• [What to produce]:
Wherever the string "every" appears in the records, return the line that holds it.

(Saved data entries)
=== Begin Enclosure ===
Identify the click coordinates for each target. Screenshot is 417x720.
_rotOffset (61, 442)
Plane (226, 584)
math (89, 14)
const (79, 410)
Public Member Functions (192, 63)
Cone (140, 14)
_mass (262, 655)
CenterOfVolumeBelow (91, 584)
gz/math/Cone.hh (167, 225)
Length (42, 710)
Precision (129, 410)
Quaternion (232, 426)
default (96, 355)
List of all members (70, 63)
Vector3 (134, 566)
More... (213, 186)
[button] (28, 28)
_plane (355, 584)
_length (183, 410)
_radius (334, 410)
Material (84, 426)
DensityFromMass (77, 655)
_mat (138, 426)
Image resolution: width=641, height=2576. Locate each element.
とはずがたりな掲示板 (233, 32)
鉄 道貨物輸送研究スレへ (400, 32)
=== End Enclosure ===
=== Begin Enclosure ===
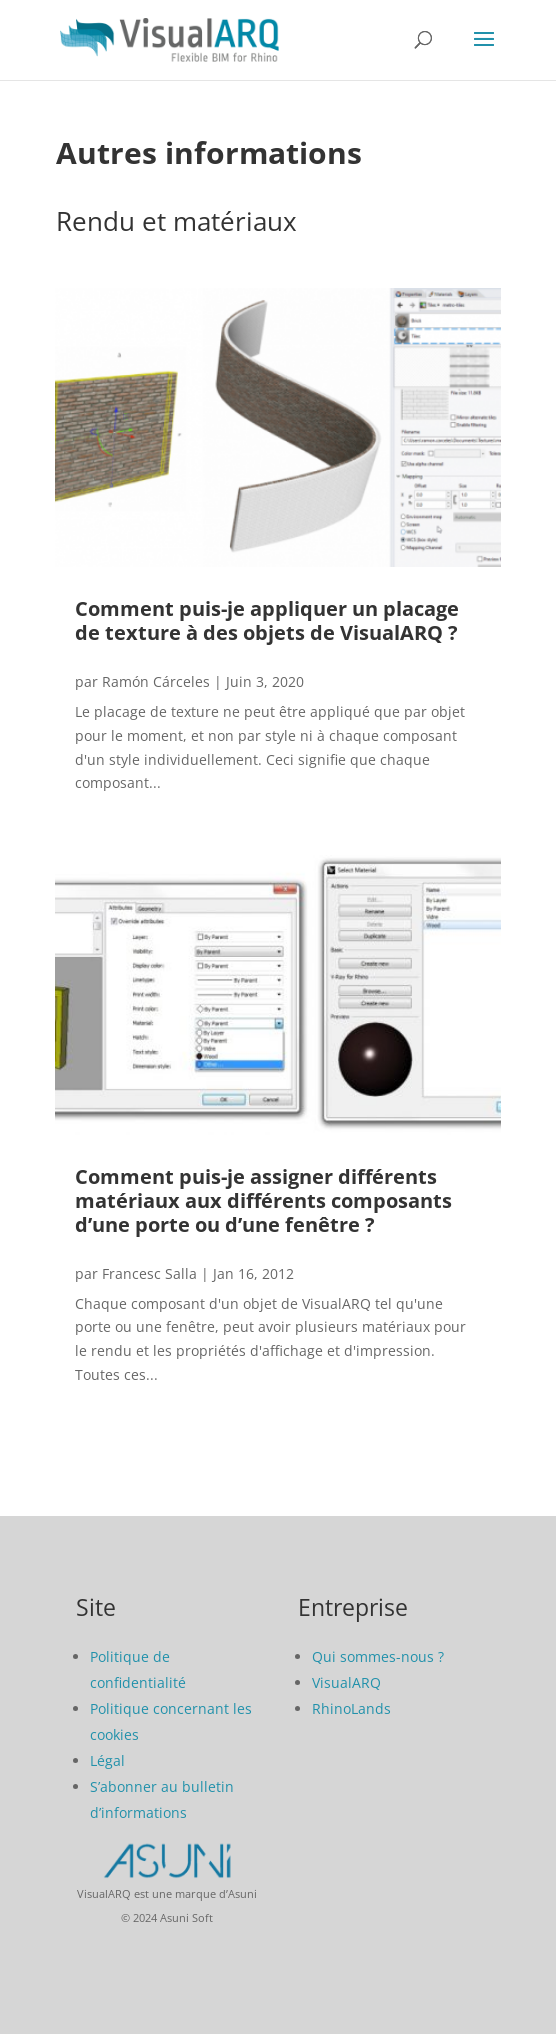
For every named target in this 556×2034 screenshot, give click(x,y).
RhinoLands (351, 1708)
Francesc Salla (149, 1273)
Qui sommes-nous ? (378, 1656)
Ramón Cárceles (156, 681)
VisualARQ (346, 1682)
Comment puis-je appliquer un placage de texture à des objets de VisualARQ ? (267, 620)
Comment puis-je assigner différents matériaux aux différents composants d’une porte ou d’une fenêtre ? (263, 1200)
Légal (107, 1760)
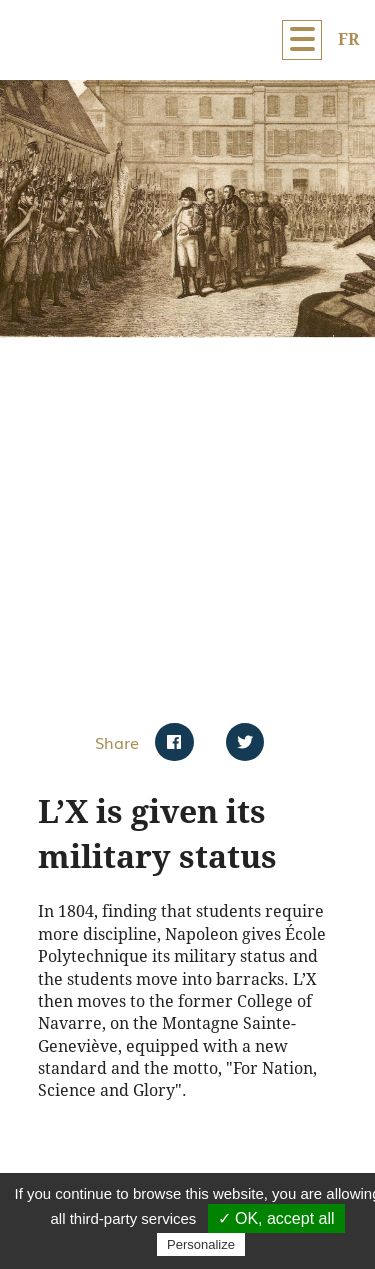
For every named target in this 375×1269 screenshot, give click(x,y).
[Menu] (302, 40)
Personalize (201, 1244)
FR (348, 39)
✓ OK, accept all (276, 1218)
=== End Enclosure ===
• [Answer for this exercise]:
For every named target in this 556×2034 screenshot, give click(x,y).
For every named target in this 375×1269 screenshot, give click(x,y).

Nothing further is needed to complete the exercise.